家族目線の葬式例

日々の「我想う」
この記事は約4分で読めます。

キリスト教系の信仰を持つ人達の大多数は拾骨しないし、遺骨への執着は無いと言えるほど薄いのが普通、知り合いがアメリカの友人の葬式に行った時も、その家の家族と思う人達(血縁とは限らない)が集まり、故人の写真、動画など見て簡単な食事をしながら偲び、故人は業者が連れて行き火葬して焼骨を自宅に届けるという流れだったそうです。

キリスト教には多数の宗派があるので、一概にこうと言えませんが、基本的に死後「魂」は主の元へ行くと考え、亡骸は分り易く言えば「着ぐるみ」のような感覚だと思う。日本のキリスト教徒の多くも宗派問わず拾骨しません。火葬炉に入る前はお祈りもしますが、その後は解散するパターンも珍しくありません。墓も日本人の感覚と違い教会には毎週行きますが、墓参りは日本のようにしない印象で、宗派によって墓参りはせず散骨も多いです。この前提で読んで貰えば理解し易いでしょう。

あんしんサポートは代表の僕が無信仰者ですから、基本的にどんな宗教も否定しません。無信仰と言うと宗教そのものを否定すると思われる方もいますが、本当に無信仰なら否定はしません。この辺りは別の機会に書くとして、葬式にやたらと拘りがある宗教儀式以外は引き受けるのが基本です。

年明け「ぱっく60」希望の会員さんから対象者逝去の一報が入り、病院までお迎え、あんしん館に運ぶと式場でなく安置室で納棺安置、死亡届出書の記入、いくつか手続きの説明、予約した火葬日時を伝えると帰られました。

翌日、故人の姉弟だけが来られたのでストレートに聞きます。

代表
代表

お母さんは信仰があるので、何も無い安置室に安置してますが、皆さんも同じ信仰ですか?

娘さん
娘さん

いいえ、私達は違います

代表
代表

なら、式場祭壇前に安置する事もできますが――、


すると、姉弟は

娘さん
娘さん

ありがとうございます。でもお母さんが此処で良いなら私達はそれで構いません

代表
代表

分りました。

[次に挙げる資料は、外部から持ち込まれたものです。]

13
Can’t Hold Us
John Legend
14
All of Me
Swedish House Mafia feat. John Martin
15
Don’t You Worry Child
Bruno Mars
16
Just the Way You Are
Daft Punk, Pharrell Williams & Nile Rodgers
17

最初にひとつだけ伝えておきます。お母さんは信仰に沿った流れをしますから、火葬には来ませんし、遺骨は当方で散骨しますが、皆さんの信仰が違うか信仰が無いなら、家族としてどうしたいか言ってくれたら可能な限り対応しますから、遠慮しないでください。ちなみに線香を供えたいですか?

娘さん
娘さん

あ、はい、供えたいです

代表
代表

分りました、少しお待ちください

すぐ線香具の準備をして線香を供えます。施設などから来てくれた人達にも線香具は用意しましたが、お母さんと同じ信仰の人達が来てくれた時は、線香具は全て片付けました。火葬前日、お母さんがいない所で聞きます。

代表
代表

明日の朝一番で火葬ですが、知っての通りお母さんは来ませんけど、皆さんもそれで良いですか?

娘さん
娘さん

えっ、もしかして行っても良いんですか?

代表
代表

当然です。お母さんは厚い信仰があるから信仰に沿った葬式をするのは当然、でも皆さんも家族ですから、皆さんがしたい事をするのも当然です。家族全員が自分のしたい事ができるように調整するのが、我々の仕事ですから、もし火葬に来て、拾骨したければ、そうすれば良いんです。ただ、それをお母さんに報告する必要はありません。人生には知らなくて良いこともあるし、真実が必ず良いとも限りませんからね

と微笑んで言うと――、

娘さん
娘さん

あぁー、そうなんですね。なら火葬にも行きたいし、拾骨もしてあげたいです

代表
代表

ただ、その時間に家を出てきたら変じゃなんですか?

娘さん
娘さん

私は他県在住ですから、前日に帰ると言って何処かホテルに泊まって火葬に来ます

この判断は娘さんのお母さんに対する思いやりです。火葬当日の午前9時20分、故人の姉妹たった一人だけが火葬に立ち会い、火葬時間は待合所で待機して貰い、拾骨は我々2人も入り、3人で焼骨の部位説明をしながら行い、骨壺は斎場を出るまで持って貰い、雪の心配があるので、本日これから散骨に行くと伝え別れました。

これが家族目線の一例です。故人と家族の関係は全て同じではありません。とても深い関係や感情を持ってる家族もいれば、希薄な家族もいますし、今回のように家族間で信仰が違うこともあります。だから全ての家族が納得できる葬式の為に、今何をすべきか、どうすれば各々の家族が納得できるかと考えるわけです。これができるのは多分『無信仰』だからです。